Macht klar, dass die Aussage unangebracht ist. Damit setzt ihr klare Grenzen, ohne auf lange Diskussionen einzugehen: „Ich finde das unangebracht und möchte solche Kommentare nicht hören.“

Ignorieren und später ansprechen

In einer stressigen Situation könnt ihr zunächst den Konflikt vermeiden, aber das Thema im Nachhinein klären. Wenn jemand in einem Meeting einen unpassenden Kommentar macht, könnt ihr das später in einem persönlichen Gespräch ansprechen: „Ich fand deinen Kommentar vorhin unpassend und möchte darüber sprechen, wie wir in Zukunft respektvoller miteinander umgehen können.“

Wichtig ist, dass ihr euch mit der Reaktion wohlfühlt und dabei eure Sicherheit im Blick behaltet – besonders in Situationen, die emotional aufgeladen oder unsicher sind.

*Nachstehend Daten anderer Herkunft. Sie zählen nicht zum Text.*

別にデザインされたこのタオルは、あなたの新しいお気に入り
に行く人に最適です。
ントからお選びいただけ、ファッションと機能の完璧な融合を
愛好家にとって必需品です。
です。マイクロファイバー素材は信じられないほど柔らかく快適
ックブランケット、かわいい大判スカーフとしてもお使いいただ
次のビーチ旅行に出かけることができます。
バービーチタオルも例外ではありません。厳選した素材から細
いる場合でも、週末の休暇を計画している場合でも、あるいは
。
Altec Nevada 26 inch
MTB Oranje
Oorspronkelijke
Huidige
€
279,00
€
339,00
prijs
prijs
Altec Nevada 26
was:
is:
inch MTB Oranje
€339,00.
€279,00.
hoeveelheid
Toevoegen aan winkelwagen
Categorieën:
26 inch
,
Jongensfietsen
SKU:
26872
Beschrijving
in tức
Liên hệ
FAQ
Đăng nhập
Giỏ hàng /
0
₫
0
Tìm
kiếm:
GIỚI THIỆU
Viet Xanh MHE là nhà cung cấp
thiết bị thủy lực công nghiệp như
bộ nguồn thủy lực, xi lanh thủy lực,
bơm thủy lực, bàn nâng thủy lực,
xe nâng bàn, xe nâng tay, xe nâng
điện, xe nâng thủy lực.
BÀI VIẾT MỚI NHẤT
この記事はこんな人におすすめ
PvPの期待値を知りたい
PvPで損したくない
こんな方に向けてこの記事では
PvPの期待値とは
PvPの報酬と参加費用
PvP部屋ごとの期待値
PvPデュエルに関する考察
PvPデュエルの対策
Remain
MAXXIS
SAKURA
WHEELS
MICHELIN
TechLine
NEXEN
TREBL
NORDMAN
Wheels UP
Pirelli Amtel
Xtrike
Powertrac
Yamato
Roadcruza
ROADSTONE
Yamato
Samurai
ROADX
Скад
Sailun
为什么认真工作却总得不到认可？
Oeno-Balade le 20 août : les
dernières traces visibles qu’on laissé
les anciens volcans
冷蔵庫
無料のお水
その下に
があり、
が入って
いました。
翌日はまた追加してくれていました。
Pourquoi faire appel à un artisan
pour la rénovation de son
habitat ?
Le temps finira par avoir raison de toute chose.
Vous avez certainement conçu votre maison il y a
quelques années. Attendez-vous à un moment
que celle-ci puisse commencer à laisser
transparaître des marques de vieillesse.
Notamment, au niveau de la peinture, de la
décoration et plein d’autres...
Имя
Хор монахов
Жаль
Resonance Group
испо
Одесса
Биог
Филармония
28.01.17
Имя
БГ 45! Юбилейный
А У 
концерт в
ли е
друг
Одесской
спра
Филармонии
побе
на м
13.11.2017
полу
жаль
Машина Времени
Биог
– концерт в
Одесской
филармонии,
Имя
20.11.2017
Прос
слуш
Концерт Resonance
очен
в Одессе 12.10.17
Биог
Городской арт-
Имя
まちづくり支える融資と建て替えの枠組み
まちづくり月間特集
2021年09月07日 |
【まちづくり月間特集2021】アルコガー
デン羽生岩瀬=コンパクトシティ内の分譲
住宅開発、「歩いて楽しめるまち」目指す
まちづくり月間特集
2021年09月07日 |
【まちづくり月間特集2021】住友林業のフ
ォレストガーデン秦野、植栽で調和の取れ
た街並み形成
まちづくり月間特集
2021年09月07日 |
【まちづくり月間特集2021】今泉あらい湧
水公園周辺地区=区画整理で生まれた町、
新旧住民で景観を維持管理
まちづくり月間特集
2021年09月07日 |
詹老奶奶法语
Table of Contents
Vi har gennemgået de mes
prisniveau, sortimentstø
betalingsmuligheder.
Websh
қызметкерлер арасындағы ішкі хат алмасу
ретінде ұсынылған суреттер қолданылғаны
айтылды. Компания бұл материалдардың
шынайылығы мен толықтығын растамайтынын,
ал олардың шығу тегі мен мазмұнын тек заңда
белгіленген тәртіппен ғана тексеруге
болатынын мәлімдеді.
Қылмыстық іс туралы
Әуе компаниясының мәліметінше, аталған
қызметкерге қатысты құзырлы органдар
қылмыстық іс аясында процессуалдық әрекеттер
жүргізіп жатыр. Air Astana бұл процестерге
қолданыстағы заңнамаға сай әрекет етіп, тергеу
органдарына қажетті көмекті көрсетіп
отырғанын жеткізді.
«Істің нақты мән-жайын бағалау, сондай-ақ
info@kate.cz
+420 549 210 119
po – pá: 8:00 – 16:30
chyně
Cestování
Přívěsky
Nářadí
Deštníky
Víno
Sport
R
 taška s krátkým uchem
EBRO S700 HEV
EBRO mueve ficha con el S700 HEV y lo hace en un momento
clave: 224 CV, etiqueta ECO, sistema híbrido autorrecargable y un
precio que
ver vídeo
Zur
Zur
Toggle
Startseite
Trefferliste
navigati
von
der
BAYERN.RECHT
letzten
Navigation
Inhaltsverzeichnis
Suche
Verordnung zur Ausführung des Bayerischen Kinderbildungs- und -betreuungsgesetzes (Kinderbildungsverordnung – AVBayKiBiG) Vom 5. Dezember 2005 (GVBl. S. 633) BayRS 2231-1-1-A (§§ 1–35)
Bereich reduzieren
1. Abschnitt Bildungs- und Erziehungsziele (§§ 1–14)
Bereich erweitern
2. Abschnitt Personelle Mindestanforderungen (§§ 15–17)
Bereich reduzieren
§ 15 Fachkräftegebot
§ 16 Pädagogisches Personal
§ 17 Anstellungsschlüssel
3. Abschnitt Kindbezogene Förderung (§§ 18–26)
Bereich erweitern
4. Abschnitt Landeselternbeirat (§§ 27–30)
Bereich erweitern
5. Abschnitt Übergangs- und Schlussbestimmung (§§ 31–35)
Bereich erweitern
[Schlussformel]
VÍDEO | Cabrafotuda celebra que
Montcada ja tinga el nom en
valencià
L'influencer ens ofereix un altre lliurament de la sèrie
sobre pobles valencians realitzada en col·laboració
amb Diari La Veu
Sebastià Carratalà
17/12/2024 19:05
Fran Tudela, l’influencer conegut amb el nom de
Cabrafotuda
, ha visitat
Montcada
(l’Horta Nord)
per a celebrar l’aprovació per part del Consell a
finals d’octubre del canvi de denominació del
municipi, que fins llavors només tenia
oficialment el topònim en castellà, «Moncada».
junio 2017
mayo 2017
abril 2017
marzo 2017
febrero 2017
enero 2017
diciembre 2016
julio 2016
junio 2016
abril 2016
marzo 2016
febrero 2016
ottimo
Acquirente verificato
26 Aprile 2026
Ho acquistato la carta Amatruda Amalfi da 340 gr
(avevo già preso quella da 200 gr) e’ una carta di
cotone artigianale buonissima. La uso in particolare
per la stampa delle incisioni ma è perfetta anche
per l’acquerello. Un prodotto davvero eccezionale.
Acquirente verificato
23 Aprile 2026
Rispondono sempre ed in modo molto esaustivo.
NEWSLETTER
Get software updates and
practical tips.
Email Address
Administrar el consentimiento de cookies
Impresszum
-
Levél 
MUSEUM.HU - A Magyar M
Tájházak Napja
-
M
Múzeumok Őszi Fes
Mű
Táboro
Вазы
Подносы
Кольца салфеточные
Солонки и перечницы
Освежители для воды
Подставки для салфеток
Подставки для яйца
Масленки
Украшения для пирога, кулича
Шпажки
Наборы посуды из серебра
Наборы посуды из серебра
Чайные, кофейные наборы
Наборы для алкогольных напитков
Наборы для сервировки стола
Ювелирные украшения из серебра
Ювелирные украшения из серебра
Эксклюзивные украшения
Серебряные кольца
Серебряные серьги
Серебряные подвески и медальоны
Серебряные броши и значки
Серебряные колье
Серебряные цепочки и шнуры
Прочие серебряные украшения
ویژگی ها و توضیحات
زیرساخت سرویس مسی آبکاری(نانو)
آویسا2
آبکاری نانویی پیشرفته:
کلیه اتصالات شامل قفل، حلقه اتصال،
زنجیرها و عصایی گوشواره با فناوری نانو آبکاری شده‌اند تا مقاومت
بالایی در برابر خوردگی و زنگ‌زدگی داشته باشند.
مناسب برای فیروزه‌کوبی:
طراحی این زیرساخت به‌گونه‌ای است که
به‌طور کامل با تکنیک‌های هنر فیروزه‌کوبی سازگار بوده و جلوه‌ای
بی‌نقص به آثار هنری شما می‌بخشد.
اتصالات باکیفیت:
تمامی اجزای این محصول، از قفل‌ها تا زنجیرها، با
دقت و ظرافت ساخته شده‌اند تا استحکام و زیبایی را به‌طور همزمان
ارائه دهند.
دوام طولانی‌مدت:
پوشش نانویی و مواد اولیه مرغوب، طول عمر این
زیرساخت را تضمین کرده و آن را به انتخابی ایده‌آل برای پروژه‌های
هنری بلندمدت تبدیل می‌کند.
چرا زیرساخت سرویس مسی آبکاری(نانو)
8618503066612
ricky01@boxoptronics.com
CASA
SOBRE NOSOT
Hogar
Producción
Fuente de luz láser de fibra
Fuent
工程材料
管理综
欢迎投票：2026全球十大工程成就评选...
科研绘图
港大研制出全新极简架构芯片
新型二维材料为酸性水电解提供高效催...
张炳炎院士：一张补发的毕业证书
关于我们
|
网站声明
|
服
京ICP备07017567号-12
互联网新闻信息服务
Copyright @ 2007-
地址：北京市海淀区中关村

„Nein“ gegen sexismus – Jeder Schritt zählt

Wir halten fest: Sexismus im Alltag ist ein ernstes Problem, das uns alle betrifft. Auch wenn er oft subtil daherkommt, hinterlässt er tiefgehende Spuren und kann das Selbstbewusstsein von Frauen nachhaltig beeinträchtigen. Doch das muss nicht hingenommen werden. Denn jeder kleine Schritt zählt und bringt uns ein Stück näher zu einer Welt, in der niemand aufgrund seines Geschlechts diskriminiert wird.

Abschließend möchten wir euch sagen: Ihr seid nicht allein. Es mag Momente geben, in denen ihr euch machtlos fühlt, doch vergesst nicht, dass jeder Schritt zählt – auch die kleinen. Indem ihr Grenzen setzt und laut aussprecht, was nicht in Ordnung ist, macht ihr einen Unterschied und sensibilisiert euer Gegenüber. Ihr habt die Kraft, für euch und andere einzustehen, aber ihr solltet euch dabei wohl und vor allem sicher fühlen. Doch lasst euch nicht von sexistischen Bemerkungen entmutigen oder kleinmachen. Jede Frau hat das Recht, respektiert und gleich behandelt zu werden. Also: Bleibt stark und lasst euch nicht unterkriegen!